Ellis Michael

Randomized Consensus on Unknown Domains in Finite Rounds

10 Jun 2019

The most widely known result in distributed computing is the FLP result that proves the impossibility of consensus [1]. One of the assumptions of this theorem is that processes are deterministic. When randomness is allowed, the Ben-Or algorithm gives simple, elegant way to solve binary consensus [2]. Or rather, \(\text{lim}_{t \to \infty} P(\text{consensus has been reached}) = 1\). The algorithm goes something like this.

a = input({0, 1})

loop:
  send_phase1(a)
  A = receive_phase1()
  if ∃aʹ∈ A : |{a''∈ A : a'' = a'}| > n/2:
    b = a'
  else:
    b = ⊥

  send_phase2(b)
  B = receive_phase2()
  if ∃bʹ∈ B : b' != ⊥ && |{b'' ∈ B : b'' = b'}| > f:
    decide(bʹ)
  if ∃bʹ∈ B : b' != ⊥:
    a = b'
  else:
    a = choose_random({0, 1})

The algorithm proceeds in asynchronous rounds, each with two phases. In each phase, each process broadcasts its value for the phase and then waits for the values of \(n - f\) other processes. The safety argument is not complicated, and the termination argument is even more straightforward. Eventually the random choices made by processes in some round will be overwhelmingly in favor of either 0 or 1, and that value will decided by every process in the next round.

This blog post is a record of a couple simple observations I made when re-reading the paper recently (in preparation for teaching it in UW’s distributed systems course this past quarter) that I couldn’t find written up anywhere else.

Unknown Domains

The first observation is that this algorithm can be modified to allow processes to have inputs values from larger domains than \(\{0, 1\}\). In fact, the input domain can be infinite. Furthermore, we don’t even need the processes to know the input domain a priori. On the very last line of the protocol, when processes make a random choice, they simply choose from all values seen so far in any message.

Since there are at most n possible input values (because there are at most n processes), the termination argument still applies. The only real difference is that termination could take longer. The original paper contained a theorem that when \(f\) is \(O(\sqrt{n})\), the expected number of rounds is constant. That theorem no longer applies when the set of possible decision values grows with \(n\).

The other interesting fact is that this protocol can be further modified to support a model where not all processes get input values. Processes without input values initialize \(a = \bot\) on the first line. And on the last line when random choices are made, processes choose from all non-\(\bot\) values seen. As long as at least \(f + 1\) processes get input values, termination is still guaranteed. Even more interestingly, the check on first-phase messages can be refined somewhat in this case. The property that must be maintained is that no second-phase messages with different non-\(\bot\) values should exist for the same round. So, assuming we get \(n - f\) messages in the second round, if the number of messages for one non-\(\bot\) value is more than \(f\) greater than for every other non-\(\bot\) value, then we can safely choose that for the second phase.
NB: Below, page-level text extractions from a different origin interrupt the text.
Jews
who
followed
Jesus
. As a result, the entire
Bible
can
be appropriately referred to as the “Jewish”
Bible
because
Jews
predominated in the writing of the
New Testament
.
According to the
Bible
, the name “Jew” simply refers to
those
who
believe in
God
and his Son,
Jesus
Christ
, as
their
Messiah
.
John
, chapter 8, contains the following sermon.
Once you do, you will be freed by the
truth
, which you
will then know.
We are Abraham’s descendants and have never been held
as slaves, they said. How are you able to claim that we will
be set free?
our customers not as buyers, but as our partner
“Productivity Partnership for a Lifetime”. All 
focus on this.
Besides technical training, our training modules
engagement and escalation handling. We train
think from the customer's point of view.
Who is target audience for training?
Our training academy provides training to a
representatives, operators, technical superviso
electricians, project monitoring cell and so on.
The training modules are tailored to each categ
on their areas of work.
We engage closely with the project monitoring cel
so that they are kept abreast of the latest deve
Both of these modifications are important for the way people use consensus in the real world — namely to implement state machine replication. The commands proposed to the state machine log often come from an infinite domain and are chosen by clients at runtime. The servers implementing the state machine do not know which commands will be proposed a priori. Furthermore, we would like the system to make progress even when clients don’t send their commands to all servers.

Finite Rounds

The other observation is that the original protocol had all processes taking protocol steps and sending messages forever, even after they had decided values. This is not necessary. Instead, we can have processes send messages for each phase proactively up until they’ve decided a value and the reactively thereafter. That is, once a process has reached a decision, it only sends a message for a phase after it has received at least one message for that phase (or a later phase).

Because all non-faulty processes eventually decide a value, eventually all processes stop sending messages. Note, however, that this does not mean processes can halt. They must continue listening for messages forever (or at least \(f+1\) processes must). Eventually, however, they will no longer send any new messages.
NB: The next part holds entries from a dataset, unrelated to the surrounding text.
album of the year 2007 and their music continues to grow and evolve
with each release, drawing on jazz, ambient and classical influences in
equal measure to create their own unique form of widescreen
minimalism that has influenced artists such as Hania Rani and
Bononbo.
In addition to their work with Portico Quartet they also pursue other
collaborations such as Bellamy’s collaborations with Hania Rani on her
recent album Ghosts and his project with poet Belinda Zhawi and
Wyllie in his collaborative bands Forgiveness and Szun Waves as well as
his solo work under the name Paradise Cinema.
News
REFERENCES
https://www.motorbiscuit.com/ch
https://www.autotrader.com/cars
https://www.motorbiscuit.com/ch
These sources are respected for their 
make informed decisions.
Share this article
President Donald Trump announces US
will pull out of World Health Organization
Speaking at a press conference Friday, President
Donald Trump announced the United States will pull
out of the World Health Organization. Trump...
When combined the model above where not all processes get input values, we could also specify that processes which have not seen any non-\(\bot\) values remain in a reactive mode until they receive a non-\(\bot\) value.

References

  1. Fischer, M.J., Lynch, N.A. and Paterson, M.S. Impossibility of Distributed Consensus with One Faulty Process. J. ACM. 32(2):374–382. Apr. 1985.
  2. Ben-Or, M. Another Advantage of Free Choice (Extended Abstract): Completely Asynchronous Agreement Protocols. In Proceedings of the Second Annual ACM Symposium on Principles of Distributed Computing. Montreal, Quebec, Canada. 1983. 27–30.